Plenty of studies over the years have shown that one of the greatest fears Americans have, greater even than fears about snakes, bugs, flying, falling, or even clowns (yes, about 8% of us are afraid of clowns), is a fear of public speaking.

More than a quarter of Americans say that talking in front of a crowd is their number one fear.

And…

Employers in nearly every career field consistently say that two of the most important skills they expect from college graduates are critical thinking—the ability to analyze information, weigh opinions, and come to sound conclusions that comes from practicing “academic freedom”; and effective communication—both in writing, and verbally, as part of a team, or when giving an important presentation.

As a way of promoting these two core academic skills and giving NECC students a chance to overcome their fears and practice them in front of an audience, Journalism/Communications Professor Amy Callahan and the students in her Principles of Public Relations class launched Speechapalooza 2015 last Wednesday.

The first-time event was a celebration of student speakers from NECC’s public presentation and public speaking classes and (because this is a college campus) boasted, “Free speech.  Free speeches.  Free PIZZA!

The roster of nearly two-dozen young orators managed to cover a lot of ground (while the audience covered several boxes of pizza) in a short time.  There were informative, “how-to” speeches like Jessica Freeman’s “History of the Chocolate Chip Cookie” and Katerina Zacharopoulos’ primer on “Planning a Trip to Greece;” alongside more scholarly stem-winders like Christian Doyle’s “Gifts, Giving, and Receiving” (some philosophical advice on how to be a gracious receiver of someone’s generosity), Shaina Richards’ “Sexualization of Women in the Media,” and a team presentation on “The Evolution of Gunpowder in the Middle East.”
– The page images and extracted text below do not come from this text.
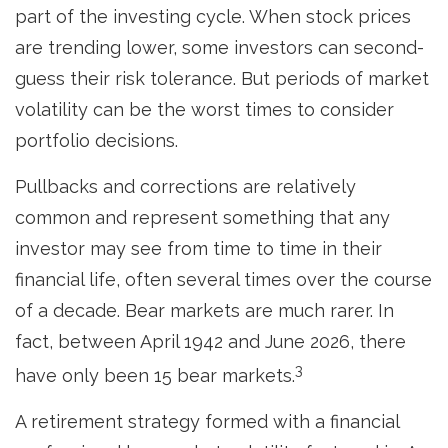
part of the investing cycle. When stock prices
are trending lower, some investors can second-
guess their risk tolerance. But periods of market
volatility can be the worst times to consider
portfolio decisions.
Pullbacks and corrections are relatively
common and represent something that any
investor may see from time to time in their
financial life, often several times over the course
of a decade. Bear markets are much rarer. In
fact, between April 1942 and June 2026, there
3
have only been 15 bear markets.
A retirement strategy formed with a financial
The crowd’s sentimental favorite may have been Luis Perez, a self-described former juvenile delinquent, turned upright entrepreneur, who clicked through a PowerPoint presentation called “My Rock,” an ode to his hard-working, single mother.

An event like Speechapalooza brings you the best that colleges have to offer their communities and the world: the academic freedom, the critical thinking, and the voices of our students—tomorrow’s opinion-makers and leaders of change.

After all, there’s a reason Napolean Bonaparte cautioned, “Four hostile newspapers are more to be feared than a thousand bayonets.”

The pen—or the word—really is mightier than the sword.

 

Freedom of Expression

Big Sis T, still only a high school freshman, may be a few years away from Speechapalooza, but she already recognizes the importance of free speech—and the frustrations that sometimes come with it.

At her school, T is an active member of the Gay-Straight Alliance, a national organization that helps kids educate their schools and communities, and become advocates for policies that protect youth who identify as LGBTQ (lesbian, gay, bisexual, transgender, and/or queer) from harassment and violence, and create peaceful, welcoming environments for everyone.

She is also in the drama club, and together, the two groups recently produced The Laramie Project, a play about Matthew Sheppard, the young, gay man, in Laramie, Wyoming who was beaten and left tied to a fence post to die.  The play was assembled from actual court transcripts, newspaper and television interviews, and other first-person accounts of family, friends, and citizens of Laramie.

One scene in the play was particularly troubling for T when they first started rehearsing it:  Reverend Fred Phelps and members of the Westboro Baptist Church from Topeka, Kansas, well known for staging protests against homosexuality at the funerals of celebrities and military servicemen, also picketed the funeral of Matthew Shepard, and returned the following year to protest at the trials of the men who murdered him.

The signs the protestors carried and the things they shouted at people walking by were not things T remembered hearing in any church, and as harmful as these words seemed, she wondered why—First Amendment or no First Amendment—the Westboro congregation was allowed to demonstrate at all.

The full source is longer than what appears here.